Initial advising is done upon seeking entrance into the program and involves a preliminary transcript review in order to adequately project the time and courses necessary for graduation. You will be given an unofficial degree plan at the outset. After beginning classes, you will be given access to your official degree plan using DegreeWorks, which outlines the list of courses needed to receive your degree from the University.
Ongoing advising, especially before registration periods, is important to your success in the program and the elimination of "surprises" at graduation time. It is suggested you see the same advisor each time you need assistance. Also remember, you are the one who is ultimately responsible for knowing and completing all graduation requirements.
Student/Advisor Roles and Responsibilities
Students entering the School of Professional Studies are assigned an advisor who is available to offer them individualized assistance in planning their educational program. They will assist you in many ways including: helping you register for the correct courses each term; maintaining a check-list of your progress for graduation; referring students for needed services; and problem-solving student concerns.
The Advisor's Role
- Maintaining times when he/she is available for advising.
- Helping to plan the student's academic program, particularly during pre-registration and registration periods.
- Empowering advisees to explore and make their own decisions regarding academic, career and lifelong goals.
- Maintaining a checklist of the student's progress and monitoring his/her progress toward satisfactory completion of all graduation requirements.
- Giving information on institutional policies, and procedures.
- Helping students understand the University policies and procedures.
- Knowing where to find answers to questions about requirements.
- Assisting students in choosing educational and career objectives commensurate with their interest and abilities.
- Modeling appropriate professional behaviors.
- Helping students see the possible short and long range consequences of their choices.
- Informing students of the wide range of services and educational opportunities that may be pertinent to their educational objectives at this college.
- Knowing all general education/professional education regulations and requirements.
- Keeping a written record of all substantive advice for the student's file.
- Making sure the student has a copy of the written advice.
- Making the student aware of the student's responsibility in the advising process, and confronting unprofessional behaviors appropriately.
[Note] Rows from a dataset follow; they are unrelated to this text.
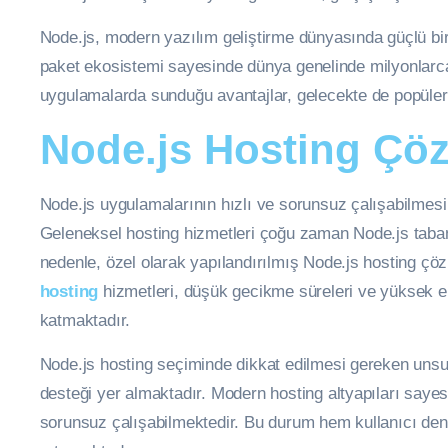
Node.js, modern yazılım geliştirme dünyasında güçlü bir 
paket ekosistemi sayesinde dünya genelinde milyonlarca 
uygulamalarda sunduğu avantajlar, gelecekte de popülerl
Node.js Hosting Çöz
Node.js uygulamalarının hızlı ve sorunsuz çalışabilmesi
Geleneksel hosting hizmetleri çoğu zaman Node.js tabanl
nedenle, özel olarak yapılandırılmış Node.js hosting çöz
hosting
hizmetleri, düşük gecikme süreleri ve yüksek eri
katmaktadır.
Node.js hosting seçiminde dikkat edilmesi gereken unsur
desteği yer almaktadır. Modern hosting altyapıları sayes
sorunsuz çalışabilmektedir. Bu durum hem kullanıcı deney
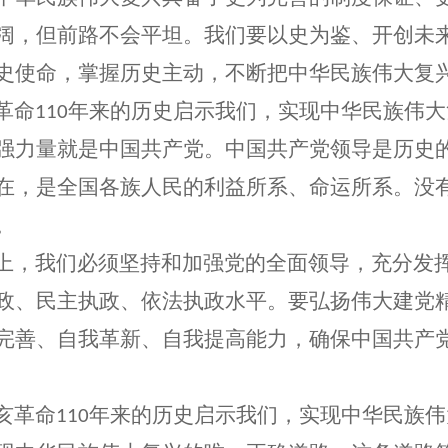
阔，但前路不会平坦。我们要以史为鉴、开创未
史使命，掌握历史主动，不断把中华民族伟大复
革命
年来的历史启示我们，实现中华民族伟大
110
强力量就是中国共产党。中国共产党领导是历史
在，是全国各族人民的利益所系、命运所系。没
。
，我们必须坚持和加强党的全面领导，充分发挥
政、民主执政、依法执政水平。要弘扬伟大建党
完善、自我革新、自我提高能力，确保中国共产
亥革命
年来的历史启示我们，实现中华民族伟
110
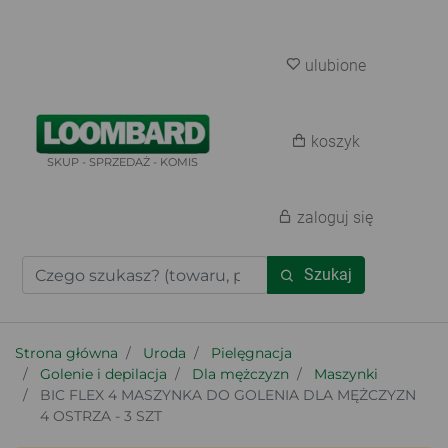
ulubione
koszyk
SKUP - SPRZEDAŻ - KOMIS
zaloguj się
Szukaj
Strona główna
Uroda
Pielęgnacja
Golenie i depilacja
Dla mężczyzn
Maszynki
BIC FLEX 4 MASZYNKA DO GOLENIA DLA MĘŻCZYZN
4 OSTRZA - 3 SZT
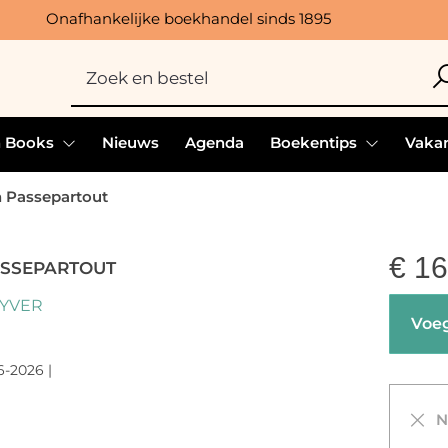
Onafhankelijke boekhandel sinds 1895
h Books
Nieuws
Agenda
Boekentips
Vakan
 Passepartout
€
16
ASSEPARTOUT
UYVER
Voeg
6-2026 |
Ni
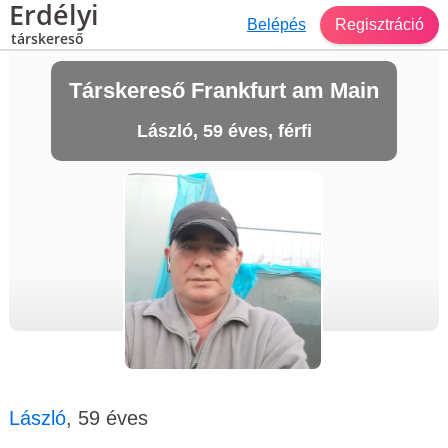
Erdélyi
Belépés
Regisztráció
társkereső
Társkereső Frankfurt am Main
László, 59 éves, férfi
László
, 59 éves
- Explaining to the student during the advising session how the graduation requirements are related to the student's chosen professional and educational goals.
- Referring students for appropriate services.
- Problem-solving personal academic concerns while encouraging the student to be self-reliant by making informed and responsible decisions.
The Student's Role
The advising process depends on thoughtful participation of the student. Each student is ultimately responsible for knowing and completing all graduation requirements.
- Read the UIW Bulletin and other materials upon entering the University and seek out explanations for any policies/procedures that seem unclear or confusing.
- Know and meet graduation and other requirements contained in the Bulletin, class schedules, and other college publications.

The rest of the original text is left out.